Most major suppliers’ LLMs are primarily trained on English-language data, which often generate better answers in English. Efforts are under way to adapt language models to national languages. But will they also be able to adapt them to national cultures? It is important to be aware of this when using LLMs, because they also reflect cultural context. A predominance of English and American text sources in the training material will mean that the text generated is also influenced by and reflects British and American culture.

The largest and most dominant LLMs, such as OpenAI’s models, are created, trained and operated by large, private American companies. Microsoft uses OpenAI models to provide LLM services on its Azure platform, with adjustments and adaptations to its own products such as M365 Copilot.

Unlike ‘classic’ AI/machine learning systems that are mainly modelled and trained for specific purposes, LLMs can be used for many and unspecified tasks. They are therefore also referred to as foundation models. This makes them very useful, but at the same time challenging in terms of ensuring accuracy, relevance and responsible use.

Adaptation of LLMs

M365 Copilot uses several techniques to customise the product, including Knowledge Graphs and Retrieval-Augmented Generation (RAG). The purpose of RAG is to control the quality of text-based answers by retrieving selected and updated information from internal information sources before generating an answer. This new additional information is vectorised and indexed in the same numerical format as the original foundation model.

RAG comprises three main components:

  1. Retrieval: The model searches for information in a database or external sources. This is similar to how traditional search engines work, but RAG uses what are known as semantic search methods to find relevant information based on linguistic context instead of keywords.
  2. Augmented: The information collected is used to enrich the LLM’s answers. This makes the answers more precise and fact-based, compared with the foundation models that are primarily based only on pre-trained data.
  3. Generation: After the relevant information has been collected, answers containing additional information from steps 1 and 2 are generated using the foundation model itself.

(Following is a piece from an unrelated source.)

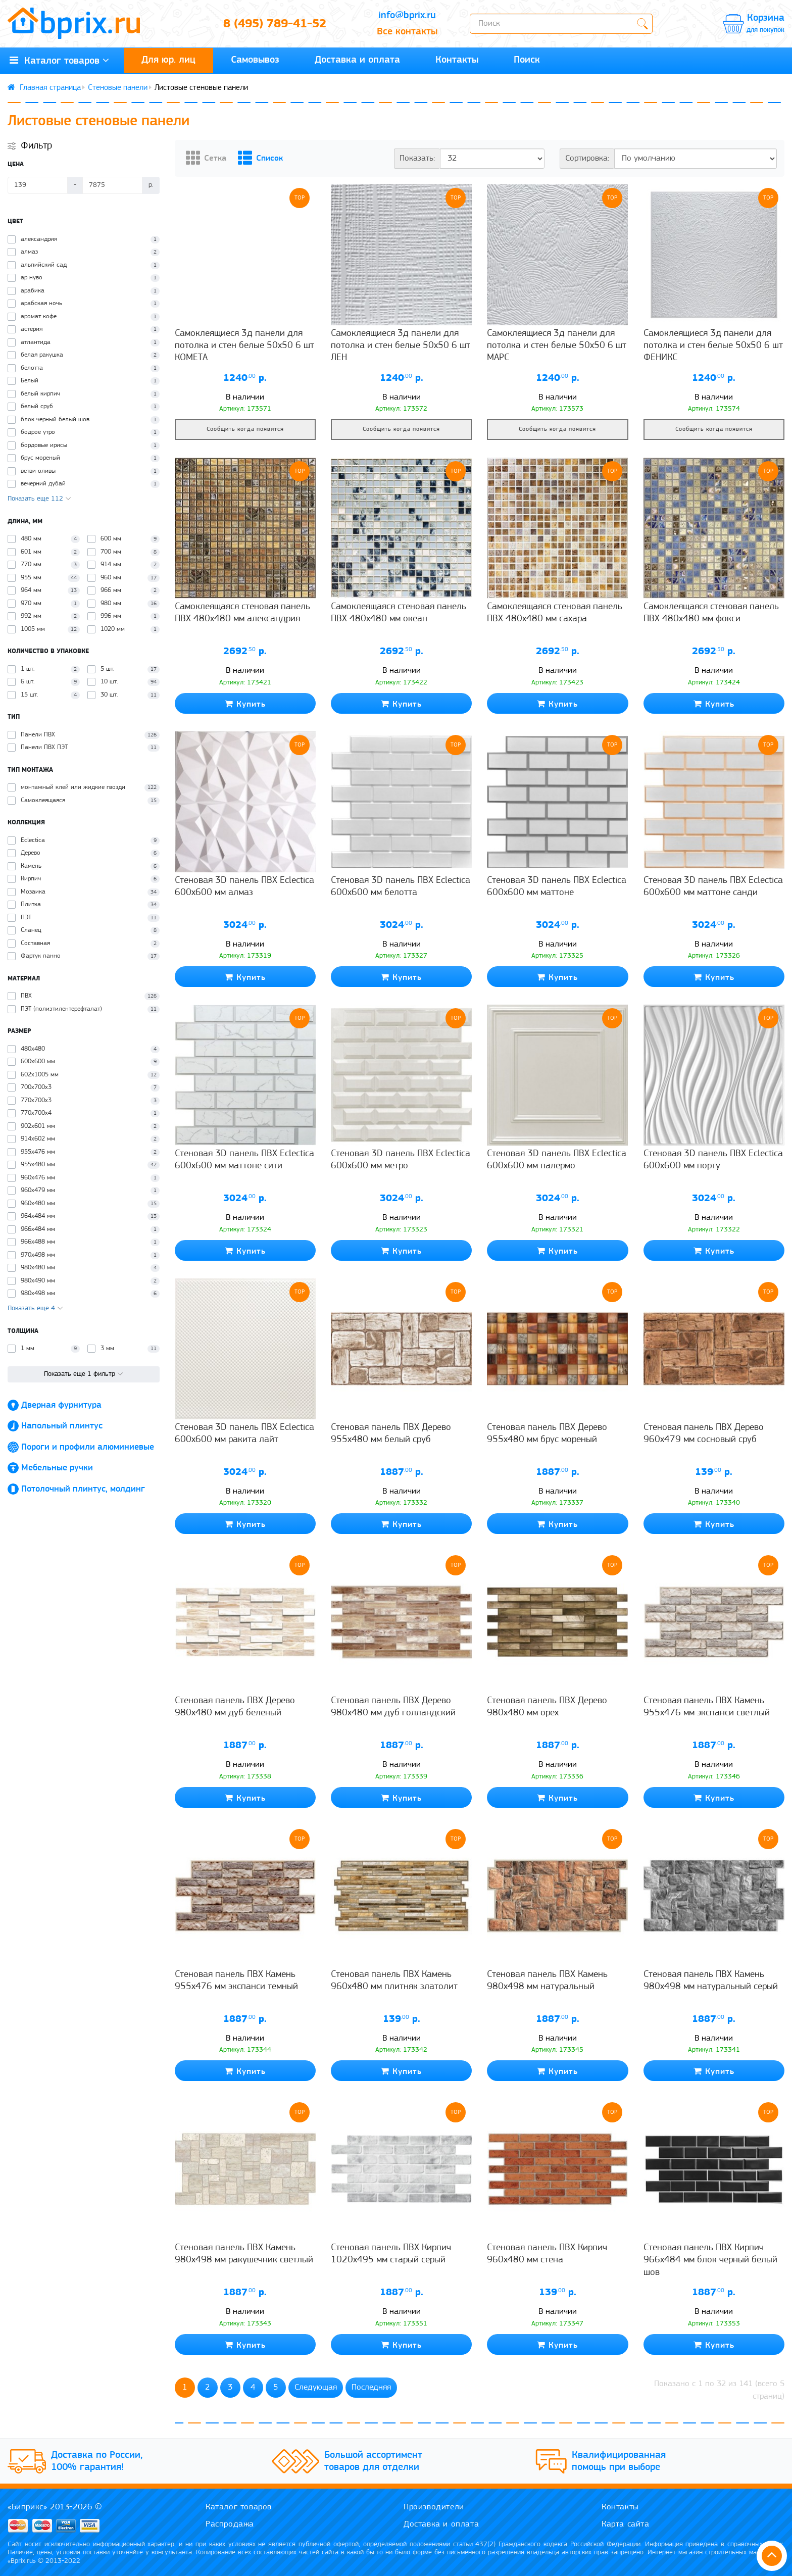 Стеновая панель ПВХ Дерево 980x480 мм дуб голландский (393, 1707)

RAG’s semantic searches are based on the linguistic context of a question (prompts). This allows the system to retrieve information that is relevant even if the exact words do not match and makes searches more flexible and relevant to the user.

RAG has other features:

  • Updated knowledge: In contrast to LLMs that can only draw on their own static training data, RAG can retrieve in-house information and information from new, self-checked sources, providing more accurate answers.
  • Flexibility: The system can perceive complex intentions and contexts in questions, even if all keywords are not present.
  • Accuracy: By specifying and controlling what information is used as the basis for answers, RAG reduces the risk of errors or ‘hallucinations’ compared to answers produced by the foundation model alone.

Applications for RAG

The purpose of RAG is to be able to control to a greater extent what information to include in answers from LLMs. It also enables some adaptation to specific subject domains to increase the likelihood that the information presented is relevant and correct. However, this requires very good control of what information is included in the RAG model. General LLM solutions such as M365 Copilot will be more able to tie answers to the organisation’s own information, but will still depend on the quality of this information. Unclassified, old, outdated or incorrect information in internal sources will negatively affect quality.

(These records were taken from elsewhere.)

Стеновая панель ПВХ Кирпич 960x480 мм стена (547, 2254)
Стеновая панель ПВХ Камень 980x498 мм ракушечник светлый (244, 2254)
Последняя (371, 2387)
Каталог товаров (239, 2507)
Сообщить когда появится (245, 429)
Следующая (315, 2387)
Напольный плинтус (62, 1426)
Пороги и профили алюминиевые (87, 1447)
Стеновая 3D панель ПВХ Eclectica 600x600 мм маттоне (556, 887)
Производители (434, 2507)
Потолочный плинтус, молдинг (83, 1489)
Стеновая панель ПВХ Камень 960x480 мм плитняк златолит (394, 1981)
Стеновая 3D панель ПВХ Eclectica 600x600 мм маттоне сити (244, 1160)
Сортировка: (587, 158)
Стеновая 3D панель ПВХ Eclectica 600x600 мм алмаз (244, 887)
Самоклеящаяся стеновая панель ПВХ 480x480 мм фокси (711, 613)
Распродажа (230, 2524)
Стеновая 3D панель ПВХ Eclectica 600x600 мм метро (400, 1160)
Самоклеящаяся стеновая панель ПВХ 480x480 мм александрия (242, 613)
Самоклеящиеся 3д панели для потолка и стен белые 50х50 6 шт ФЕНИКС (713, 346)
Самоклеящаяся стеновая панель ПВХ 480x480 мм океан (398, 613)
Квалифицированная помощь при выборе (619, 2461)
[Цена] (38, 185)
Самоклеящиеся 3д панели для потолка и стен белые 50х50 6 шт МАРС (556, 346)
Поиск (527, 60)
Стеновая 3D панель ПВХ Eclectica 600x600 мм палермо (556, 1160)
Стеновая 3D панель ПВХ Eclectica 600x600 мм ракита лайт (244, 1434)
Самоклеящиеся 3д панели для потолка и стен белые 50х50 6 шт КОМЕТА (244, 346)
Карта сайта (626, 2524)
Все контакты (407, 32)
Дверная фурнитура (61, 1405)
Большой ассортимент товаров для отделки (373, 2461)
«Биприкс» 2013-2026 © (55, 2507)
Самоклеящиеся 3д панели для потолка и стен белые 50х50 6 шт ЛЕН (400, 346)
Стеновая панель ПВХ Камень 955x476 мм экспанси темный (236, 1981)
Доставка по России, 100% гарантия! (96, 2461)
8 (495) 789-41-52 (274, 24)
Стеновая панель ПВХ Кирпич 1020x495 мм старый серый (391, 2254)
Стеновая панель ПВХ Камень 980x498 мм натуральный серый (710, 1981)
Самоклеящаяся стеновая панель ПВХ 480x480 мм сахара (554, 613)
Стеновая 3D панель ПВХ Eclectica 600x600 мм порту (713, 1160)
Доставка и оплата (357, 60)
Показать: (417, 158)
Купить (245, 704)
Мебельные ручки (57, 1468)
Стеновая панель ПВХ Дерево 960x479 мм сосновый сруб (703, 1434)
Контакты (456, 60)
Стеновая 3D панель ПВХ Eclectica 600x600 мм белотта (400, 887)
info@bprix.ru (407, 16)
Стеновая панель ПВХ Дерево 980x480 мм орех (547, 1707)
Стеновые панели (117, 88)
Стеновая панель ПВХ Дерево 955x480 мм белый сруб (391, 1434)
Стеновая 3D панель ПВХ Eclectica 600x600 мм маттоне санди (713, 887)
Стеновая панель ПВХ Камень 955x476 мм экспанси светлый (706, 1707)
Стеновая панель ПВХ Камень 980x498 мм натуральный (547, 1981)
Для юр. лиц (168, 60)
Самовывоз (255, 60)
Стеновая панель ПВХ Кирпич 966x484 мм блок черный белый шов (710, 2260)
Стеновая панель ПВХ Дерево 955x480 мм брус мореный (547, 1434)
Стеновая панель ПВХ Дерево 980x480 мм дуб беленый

Although RAG can improve LLMs’ ability to provide answers based on the organisation’s own information, there are also challenges associated with implementation, including monitoring the quality of answers. In addition, there are technical challenges related to scaling and performance when these models are used on a large scale, including that many additional operations can lead to longer response times.

LLMs such as GPT represent an important technological innovation in text generation, but have limitations when it comes to updated and fact-based information. However, the RAG system, if implemented correctly, can increase the quality of answers by using in-house information.